Sumário: I - O regime jurídico da perda de vantagens não justifica que sejam declaradas perdidas a favor do Estado vantagens que efetivamente não existiram, nem justifica declarações de perda meramente intimidatórias e sem utilidade prática.
II - Nos casos em que o arguido age em representação de uma sociedade, é esta quem adquire a vantagem resultante do não pagamento dos impostos e não o seu representante.
III - Só existe vantagem quando o agente vê o seu património aumentado para além, e na medida do excesso, do valor não entregue à Segurança Social e não abrangido pela condenação no pedido de indemnização civil.
Reclamações:
Decisão Texto Integral: Recurso Penal n º 1325/17.1T9PRD.P1
1ª Secção Criminal
Acordam na 1ª Secção Criminal do Tribunal da Relação do Porto
1. Relatório

1.1. O Ministério Público junto do Tribunal Judicial da Comarca de Porto Este, Juízo Local Criminal de Paços de Ferreira, recorreu para este Tribunal da Relação do Porto da sentença proferida nos autos acima referenciados que, além do mais, absolveu os arguidos da perda de vantagem patrimonial requerida pelo MP em sede de acusação, no montante global de €4.976,59. Formulou, para o efeito, as seguintes conclusões (transcrição):

1ª Como se sumaria no Acórdão do Tribunal da Relação do Porto de 26.10.2017, disponível em www.dgsi.pt, “Tenha ou não deduzido pedido civil, tenha ou não a Autoridade Tributária entendido que dispõe de meios suficientes para a cobrança coerciva do imposto devido, há lugar, nos termos do artigo 111.º do Código Penal, num crime de burla tributária (ou em qualquer outro tipo de crime de natureza fiscal ou de abuso de confiança contra a Segurança Social, acrescentamos nós), ao decretamento de perda de vantagens obtidas com a prática do crime”.

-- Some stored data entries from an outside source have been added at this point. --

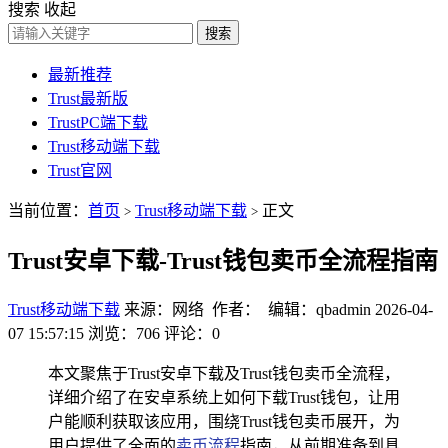
搜索
收起
搜索
最新推荐
Trust最新版
TrustPC端下载
Trust移动端下载
Trust官网
当前位置：
首页
Trust移动端下载
正文
>
>
Trust安卓下载-Trust钱包卖币全流程指南
Trust移动端下载
来源：网络 作者： 编辑：qbadmin
2026-04-
07 15:57:15
浏览：706
评论：0
本文聚焦于Trust安卓下载及Trust钱包卖币全流程，
详细介绍了在安卓系统上如何下载Trust钱包，让用
户能顺利获取该应用，围绕Trust钱包卖币展开，为
用户提供了全面的
卖币流程
指南，从前期准备到具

2.ª Ao indeferir, na sentença recorrida, a requerida perda de vantagem patrimonial, a Mma. Juiz a quo, violou o disposto no artigo 111.º, n.º 2, do Código Penal, por interpretação de que este artigo no sentido de que a perda da vantagem patrimonial a favor do Estado, apenas existe se o Instituto da Segurança Social não tiver deduzido pedido de indemnização nos autos.

3.ª Tal decisão deve ser revogada e substituída por outra que defira a pretensão do Ministério Público da perda de vantagem patrimonial, obtida com a prática do crime em questão, no valor de €4.976,59, realçando-se, para a devida transparência das consequências jurídicas da decisão a proferir, que o Estado não poderá, em caso algum, obter o duplo pagamento das quantia em causa, devendo, igualmente, ser ressalvado, que o pagamento a ser determinado no âmbito dos presentes autos não prejudicará eventuais créditos financeiros da ofendida que ultrapassem esse valor e, ainda, que deverá ser reduzido o montante de eventuais pagamentos por conta da dívida que os arguidos já tiverem realizado à ofendida.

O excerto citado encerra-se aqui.